- _What needs to be done_
In the entries below, some lines hold the string "переписку"; please say how many, giving the number and nothing else.

- _Provided records_
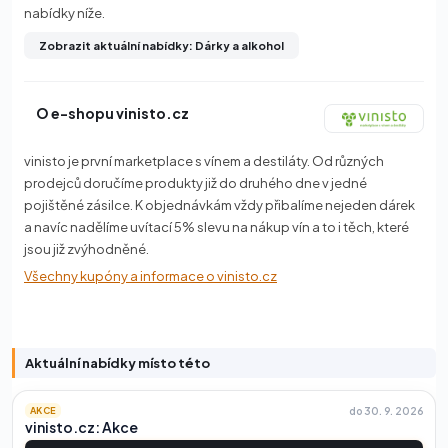
nabídky níže.
Zobrazit aktuální nabídky: Dárky a alkohol
O e-shopu vinisto.cz
vinisto je první marketplace s vínem a destiláty. Od různých
prodejců doručíme produkty již do druhého dne v jedné
pojištěné zásilce. K objednávkám vždy přibalíme nejeden dárek
a navíc nadělíme uvítací 5% slevu na nákup vín a to i těch, které
jsou již zvýhodněné.
Všechny kupóny a informace o vinisto.cz
Aktuální nabídky místo této
do 30. 9. 2026
AKCE
vinisto.cz: Akce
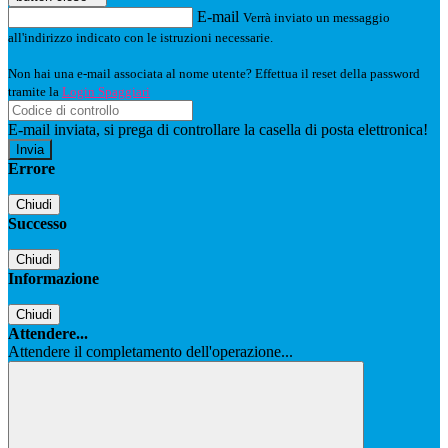
E-mail
Verrà inviato un messaggio
all'indirizzo indicato con le istruzioni necessarie.
Non hai una e-mail associata al nome utente? Effettua il reset della password
tramite la
Login Spaggiari
E-mail inviata, si prega di controllare la casella di posta elettronica!
Errore
Chiudi
Successo
Chiudi
Informazione
Chiudi
Attendere...
Attendere il completamento dell'operazione...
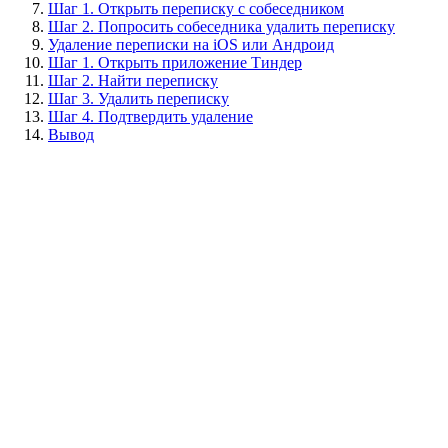
Шаг 1. Открыть переписку с собеседником
Шаг 2. Попросить собеседника удалить переписку
Удаление переписки на iOS или Андроид
Шаг 1. Открыть приложение Тиндер
Шаг 2. Найти переписку
Шаг 3. Удалить переписку
Шаг 4. Подтвердить удаление
Вывод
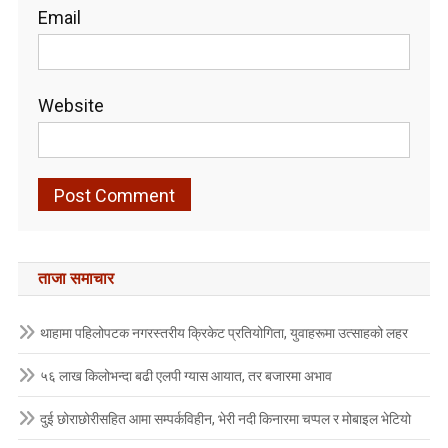
Email
Website
ताजा समाचार
थाहामा पहिलोपटक नगरस्तरीय क्रिकेट प्रतियोगिता, युवाहरूमा उत्साहको लहर
५६ लाख किलोभन्दा बढी एलपी ग्यास आयात, तर बजारमा अभाव
दुई छोराछोरीसहित आमा सम्पर्कविहीन, भेरी नदी किनारमा चप्पल र मोबाइल भेटियो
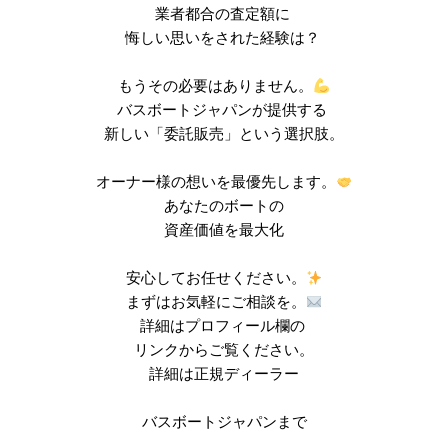
業者都合の査定額に
悔しい思いをされた経験は？
もうその必要はありません。
バスボートジャパンが提供する
新しい「委託販売」という選択肢。
オーナー様の想いを最優先します。
あなたのボートの
資産価値を最大化
安心してお任せください。
まずはお気軽にご相談を。
詳細はプロフィール欄の
リンクからご覧ください。
詳細は正規ディーラー
バスボートジャパンまで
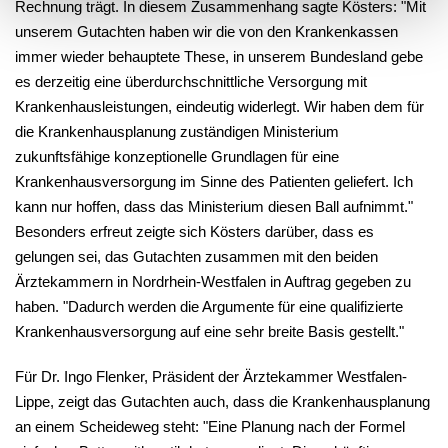
Rechnung trägt. In diesem Zusammenhang sagte Kösters: "Mit
unserem Gutachten haben wir die von den Krankenkassen
immer wieder behauptete These, in unserem Bundesland gebe
es derzeitig eine überdurchschnittliche Versorgung mit
Krankenhausleistungen, eindeutig widerlegt. Wir haben dem für
die Krankenhausplanung zuständigen Ministerium
zukunftsfähige konzeptionelle Grundlagen für eine
Krankenhausversorgung im Sinne des Patienten geliefert. Ich
kann nur hoffen, dass das Ministerium diesen Ball aufnimmt."
Besonders erfreut zeigte sich Kösters darüber, dass es
gelungen sei, das Gutachten zusammen mit den beiden
Ärztekammern in Nordrhein-Westfalen in Auftrag gegeben zu
haben. "Dadurch werden die Argumente für eine qualifizierte
Krankenhausversorgung auf eine sehr breite Basis gestellt."
Für Dr. Ingo Flenker, Präsident der Ärztekammer Westfalen-
Lippe, zeigt das Gutachten auch, dass die Krankenhausplanung
an einem Scheideweg steht: "Eine Planung nach der Formel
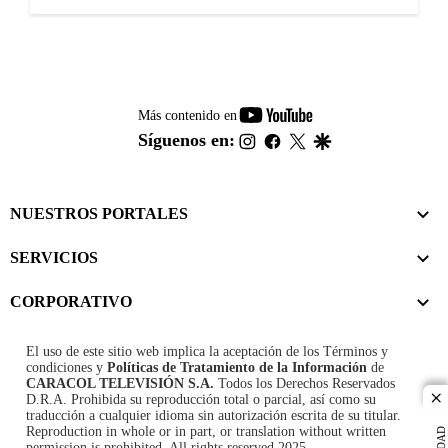
youtube-
Más contenido en
footer
instagram
facebook
twitter
google
Síguenos en:
NUESTROS PORTALES
SERVICIOS
CORPORATIVO
El uso de este sitio web implica la aceptación de los
Términos y
condiciones
y
Políticas de Tratamiento de la Información
de
CARACOL TELEVISIÓN S.A.
Todos los Derechos Reservados
D.R.A. Prohibida su reproducción total o parcial, así como su
cl
traducción a cualquier idioma sin autorización escrita de su titular.
Reproduction in whole or in part, or translation without written
permission is prohibited. All rights reserved 2025.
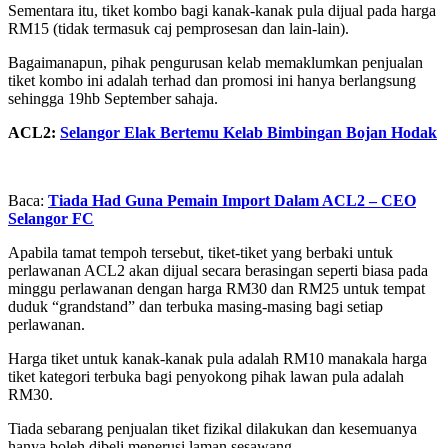
Sementara itu, tiket kombo bagi kanak-kanak pula dijual pada harga
RM15 (tidak termasuk caj pemprosesan dan lain-lain).
Bagaimanapun, pihak pengurusan kelab memaklumkan penjualan
tiket kombo ini adalah terhad dan promosi ini hanya berlangsung
sehingga 19hb September sahaja.
ACL2:
Selangor Elak Bertemu Kelab Bimbingan Bojan Hodak
Baca:
Tiada Had Guna Pemain Import Dalam ACL2 – CEO
Selangor FC
Apabila tamat tempoh tersebut, tiket-tiket yang berbaki untuk
perlawanan ACL2 akan dijual secara berasingan seperti biasa pada
minggu perlawanan dengan harga RM30 dan RM25 untuk tempat
duduk “grandstand” dan terbuka masing-masing bagi setiap
perlawanan.
Harga tiket untuk kanak-kanak pula adalah RM10 manakala harga
tiket kategori terbuka bagi penyokong pihak lawan pula adalah
RM30.
Tiada sebarang penjualan tiket fizikal dilakukan dan kesemuanya
hanya boleh dibeli menerusi laman sesawang,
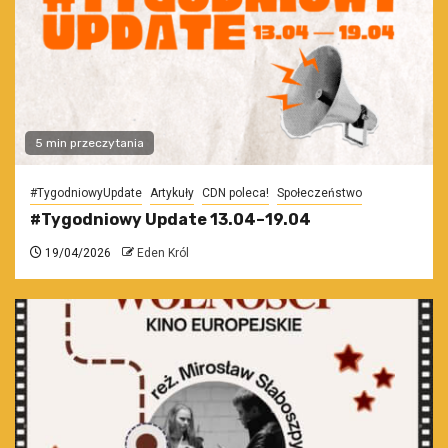
5 min przeczytania
#TygodniowyUpdate
Artykuły
CDN poleca!
Społeczeństwo
#Tygodniowy Update 13.04–19.04
19/04/2026
Eden Król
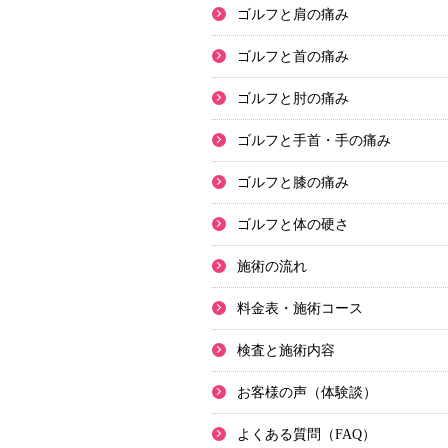
ゴルフと肩の痛み
ゴルフと首の痛み
ゴルフと肘の痛み
ゴルフと手首・手の痛み
ゴルフと膝の痛み
ゴルフと体の硬さ
施術の流れ
料金表・施術コース
検査と施術内容
お客様の声（体験談）
よくある質問（FAQ）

- _Response_
4